[Data provided]
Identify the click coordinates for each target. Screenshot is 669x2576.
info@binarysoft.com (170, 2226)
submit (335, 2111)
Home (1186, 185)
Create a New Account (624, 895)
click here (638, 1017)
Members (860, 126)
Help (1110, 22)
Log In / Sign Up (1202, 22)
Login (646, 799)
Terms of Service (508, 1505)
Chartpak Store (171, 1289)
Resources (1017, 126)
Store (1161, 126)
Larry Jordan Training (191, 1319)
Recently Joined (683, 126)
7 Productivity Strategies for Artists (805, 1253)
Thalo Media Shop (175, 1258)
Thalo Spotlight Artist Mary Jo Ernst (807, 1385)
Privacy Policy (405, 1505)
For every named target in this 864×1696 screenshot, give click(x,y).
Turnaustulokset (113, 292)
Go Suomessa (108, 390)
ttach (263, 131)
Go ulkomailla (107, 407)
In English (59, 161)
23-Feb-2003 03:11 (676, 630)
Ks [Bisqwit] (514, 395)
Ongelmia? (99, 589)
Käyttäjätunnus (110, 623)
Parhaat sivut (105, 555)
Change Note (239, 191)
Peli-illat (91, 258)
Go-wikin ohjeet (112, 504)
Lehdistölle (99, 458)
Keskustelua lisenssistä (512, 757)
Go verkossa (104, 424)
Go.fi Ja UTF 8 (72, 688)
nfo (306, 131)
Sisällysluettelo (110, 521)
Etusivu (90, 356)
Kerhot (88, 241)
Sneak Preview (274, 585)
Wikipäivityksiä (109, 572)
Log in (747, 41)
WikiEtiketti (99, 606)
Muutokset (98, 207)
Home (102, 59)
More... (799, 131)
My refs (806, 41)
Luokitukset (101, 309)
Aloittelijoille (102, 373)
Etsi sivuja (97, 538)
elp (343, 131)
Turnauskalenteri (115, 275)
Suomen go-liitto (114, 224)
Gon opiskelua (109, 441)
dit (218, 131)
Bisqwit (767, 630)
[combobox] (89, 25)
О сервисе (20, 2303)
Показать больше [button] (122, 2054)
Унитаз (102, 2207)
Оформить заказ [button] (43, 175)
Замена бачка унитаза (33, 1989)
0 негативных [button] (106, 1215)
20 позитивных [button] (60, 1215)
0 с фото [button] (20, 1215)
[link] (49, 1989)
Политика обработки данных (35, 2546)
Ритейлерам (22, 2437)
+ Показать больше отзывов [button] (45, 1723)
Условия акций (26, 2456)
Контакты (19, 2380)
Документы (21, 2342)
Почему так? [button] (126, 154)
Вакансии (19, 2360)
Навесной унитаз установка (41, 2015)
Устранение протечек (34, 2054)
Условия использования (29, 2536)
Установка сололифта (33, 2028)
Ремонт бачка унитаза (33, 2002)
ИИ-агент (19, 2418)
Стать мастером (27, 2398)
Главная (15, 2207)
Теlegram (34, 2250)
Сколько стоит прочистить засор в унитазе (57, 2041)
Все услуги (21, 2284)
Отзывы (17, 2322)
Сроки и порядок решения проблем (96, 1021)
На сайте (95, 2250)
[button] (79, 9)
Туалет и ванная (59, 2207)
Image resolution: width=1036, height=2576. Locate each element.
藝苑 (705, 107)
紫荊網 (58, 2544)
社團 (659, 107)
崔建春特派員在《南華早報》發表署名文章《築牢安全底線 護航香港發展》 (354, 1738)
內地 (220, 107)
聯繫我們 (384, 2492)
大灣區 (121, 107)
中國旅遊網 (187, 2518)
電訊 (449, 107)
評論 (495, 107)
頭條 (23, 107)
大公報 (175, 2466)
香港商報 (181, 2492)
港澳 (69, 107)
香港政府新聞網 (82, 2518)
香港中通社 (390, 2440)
[/Data provided]
## Assignment
Pull together all lines from the data that mention the word "Thalo".

## Response for this exercise
Thalo Media Shop (175, 1258)
Thalo Spotlight Artist Mary Jo Ernst (807, 1385)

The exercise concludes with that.